(Page images and extracted text)

↓↓↓

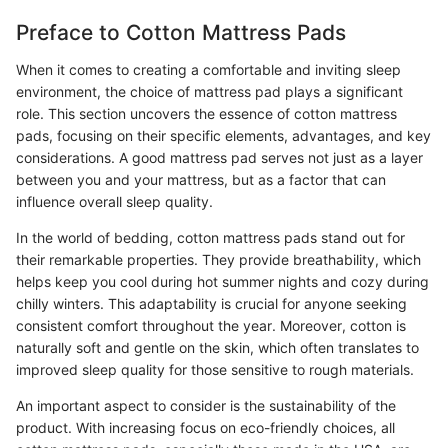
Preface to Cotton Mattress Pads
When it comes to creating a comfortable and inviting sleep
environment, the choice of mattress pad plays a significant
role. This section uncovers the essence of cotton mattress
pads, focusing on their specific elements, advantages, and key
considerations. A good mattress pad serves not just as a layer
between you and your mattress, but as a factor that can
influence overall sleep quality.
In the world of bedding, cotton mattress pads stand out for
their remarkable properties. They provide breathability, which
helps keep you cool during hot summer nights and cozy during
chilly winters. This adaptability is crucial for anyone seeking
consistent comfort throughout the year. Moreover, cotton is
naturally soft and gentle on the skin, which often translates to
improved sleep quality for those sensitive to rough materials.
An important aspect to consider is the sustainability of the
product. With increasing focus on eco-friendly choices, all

↑↑↑
↓↓↓

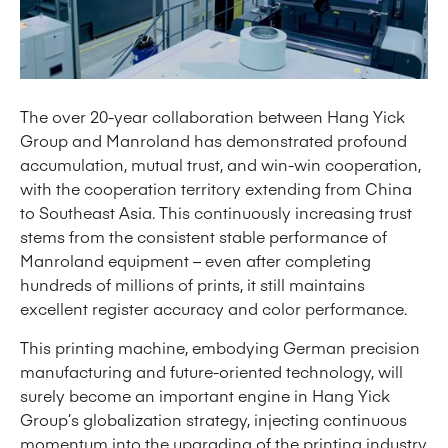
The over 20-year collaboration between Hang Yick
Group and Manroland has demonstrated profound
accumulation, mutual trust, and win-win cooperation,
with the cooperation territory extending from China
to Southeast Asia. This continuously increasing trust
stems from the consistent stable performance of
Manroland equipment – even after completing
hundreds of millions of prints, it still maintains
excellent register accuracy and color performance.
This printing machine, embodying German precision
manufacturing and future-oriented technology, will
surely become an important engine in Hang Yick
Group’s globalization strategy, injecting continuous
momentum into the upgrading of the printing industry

↑↑↑
↓↓↓

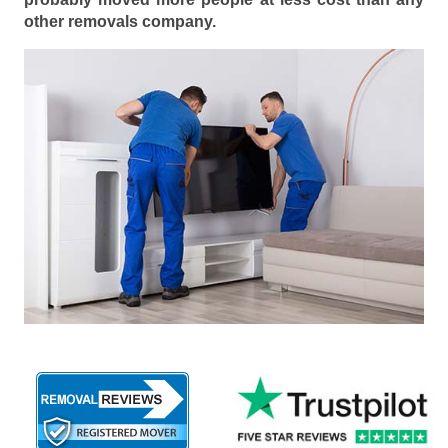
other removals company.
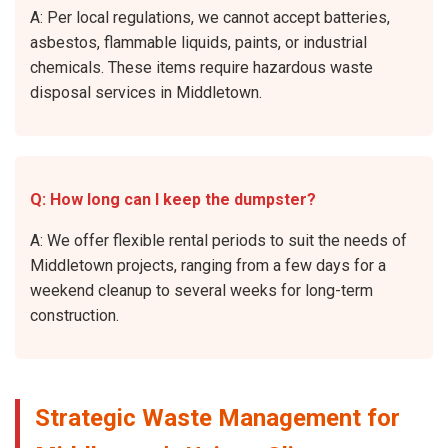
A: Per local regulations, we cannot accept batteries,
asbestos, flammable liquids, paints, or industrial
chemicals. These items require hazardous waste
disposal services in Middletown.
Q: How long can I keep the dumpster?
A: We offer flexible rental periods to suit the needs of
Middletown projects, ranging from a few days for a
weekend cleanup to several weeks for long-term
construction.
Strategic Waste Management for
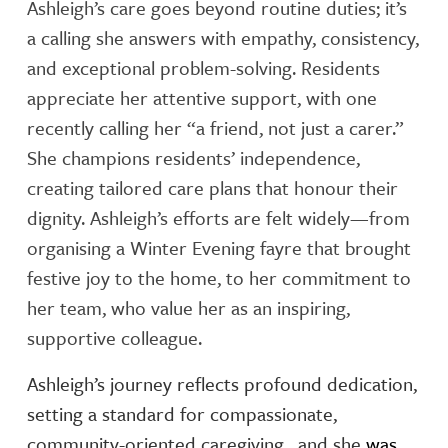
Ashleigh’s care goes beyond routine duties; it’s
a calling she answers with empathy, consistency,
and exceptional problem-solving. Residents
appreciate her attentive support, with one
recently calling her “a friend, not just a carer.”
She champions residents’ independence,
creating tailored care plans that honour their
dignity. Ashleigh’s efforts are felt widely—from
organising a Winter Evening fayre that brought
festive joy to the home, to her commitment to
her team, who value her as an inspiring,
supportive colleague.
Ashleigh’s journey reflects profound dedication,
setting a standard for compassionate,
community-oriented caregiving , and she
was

↑↑↑

* _Task brief_
Return, in full, every line of these entries that holds "Yick".

* _Exercise output_
The over 20-year collaboration between Hang Yick
surely become an important engine in Hang Yick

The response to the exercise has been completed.